» Provided entries
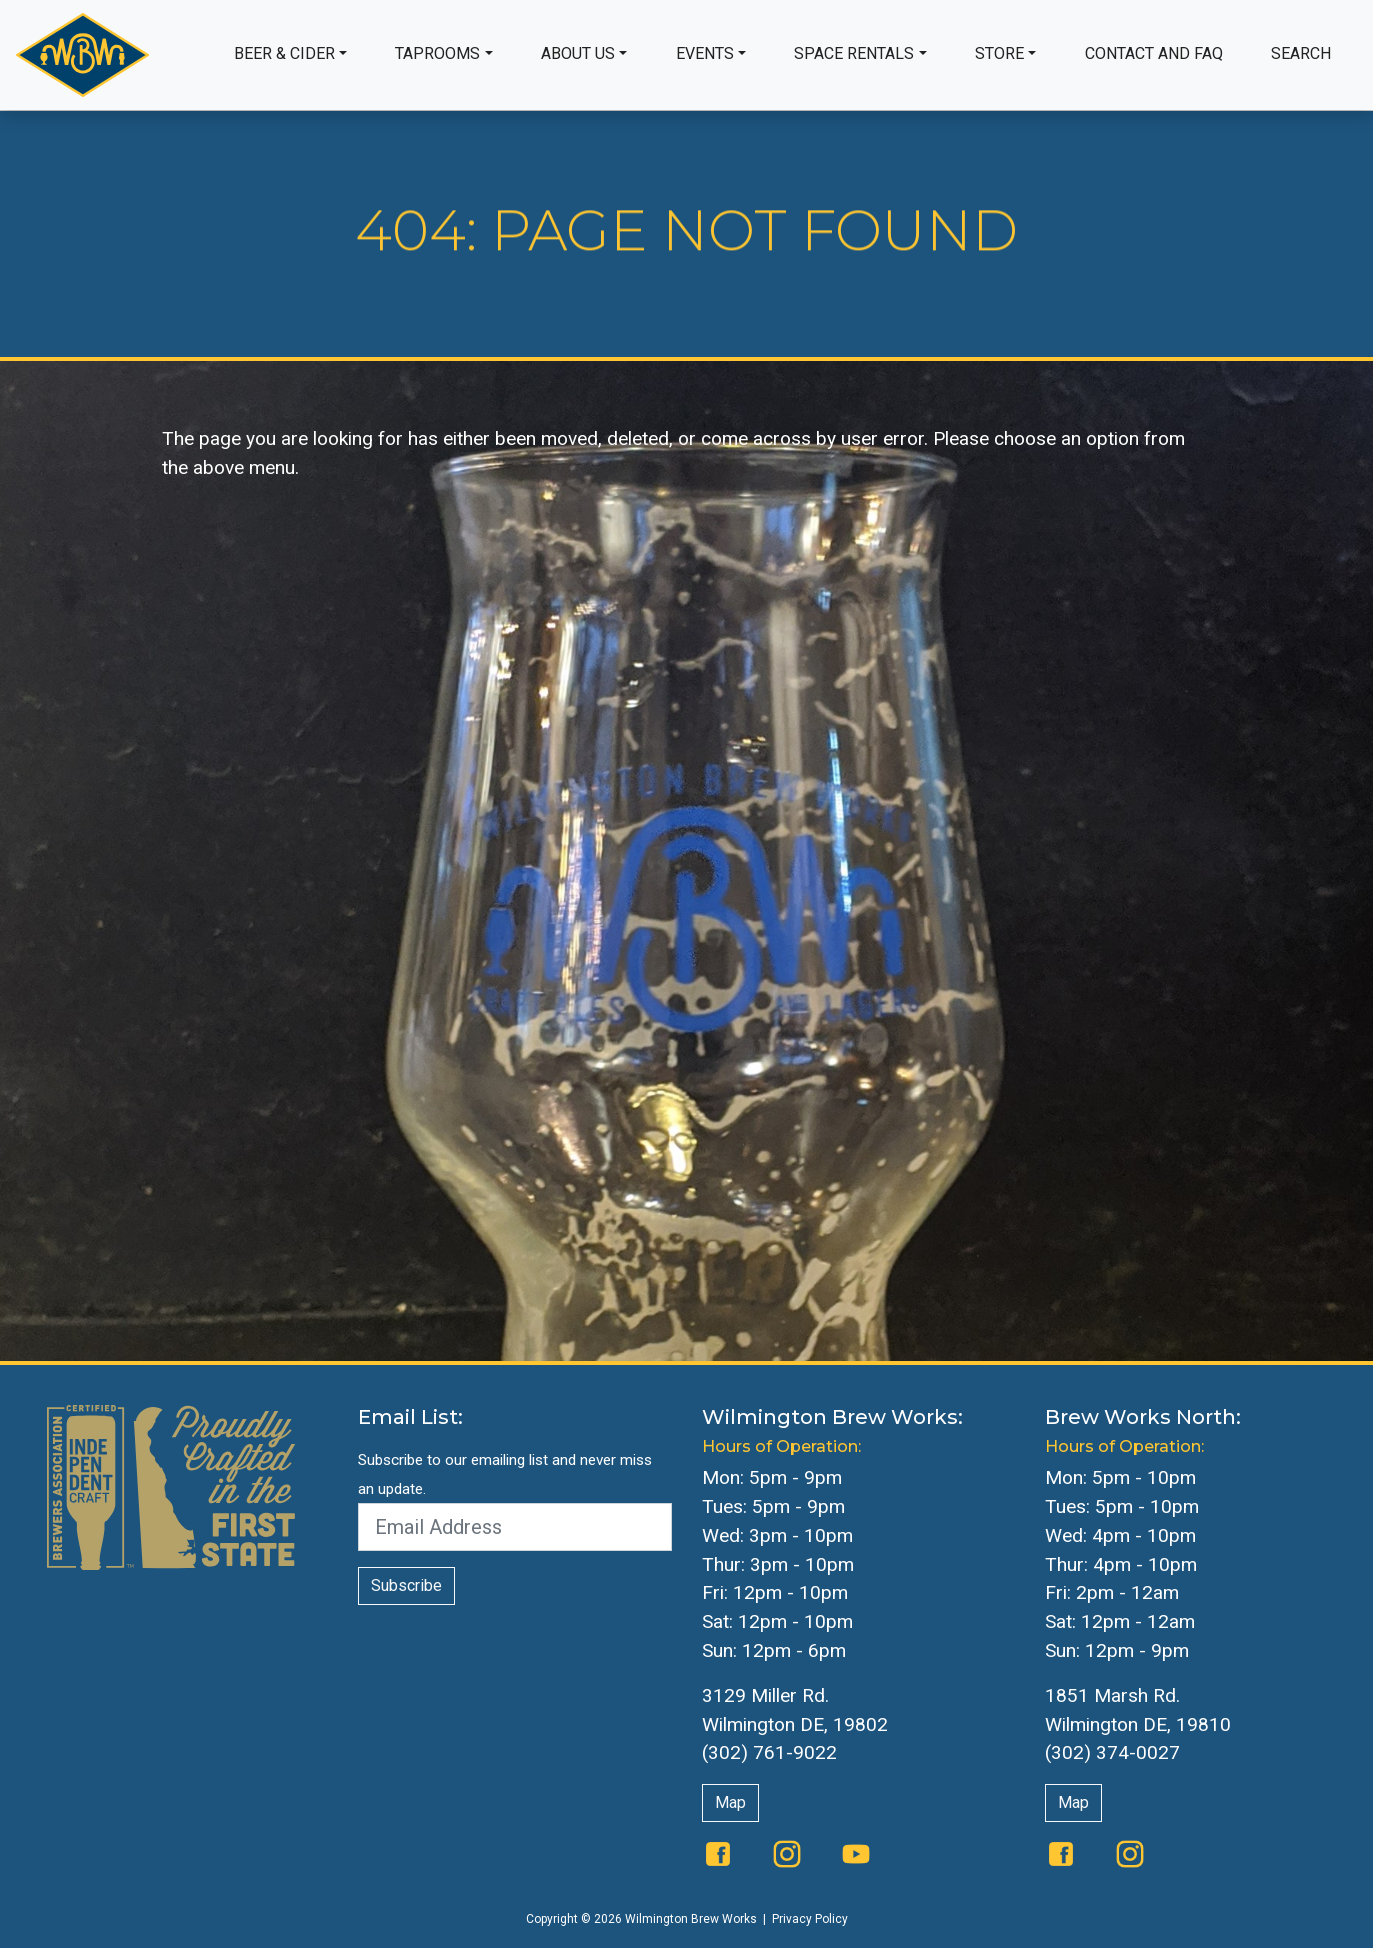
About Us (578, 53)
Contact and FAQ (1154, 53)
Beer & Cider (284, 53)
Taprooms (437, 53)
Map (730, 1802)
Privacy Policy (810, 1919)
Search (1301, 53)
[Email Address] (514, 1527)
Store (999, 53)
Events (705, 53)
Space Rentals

» Exercise instructions
When you reach the line containing "Search (1301, 53)" in the data above, retype it and each line after it through the final one, exactly as written.

» Response area
Search (1301, 53)
[Email Address] (514, 1527)
Store (999, 53)
Events (705, 53)
Space Rentals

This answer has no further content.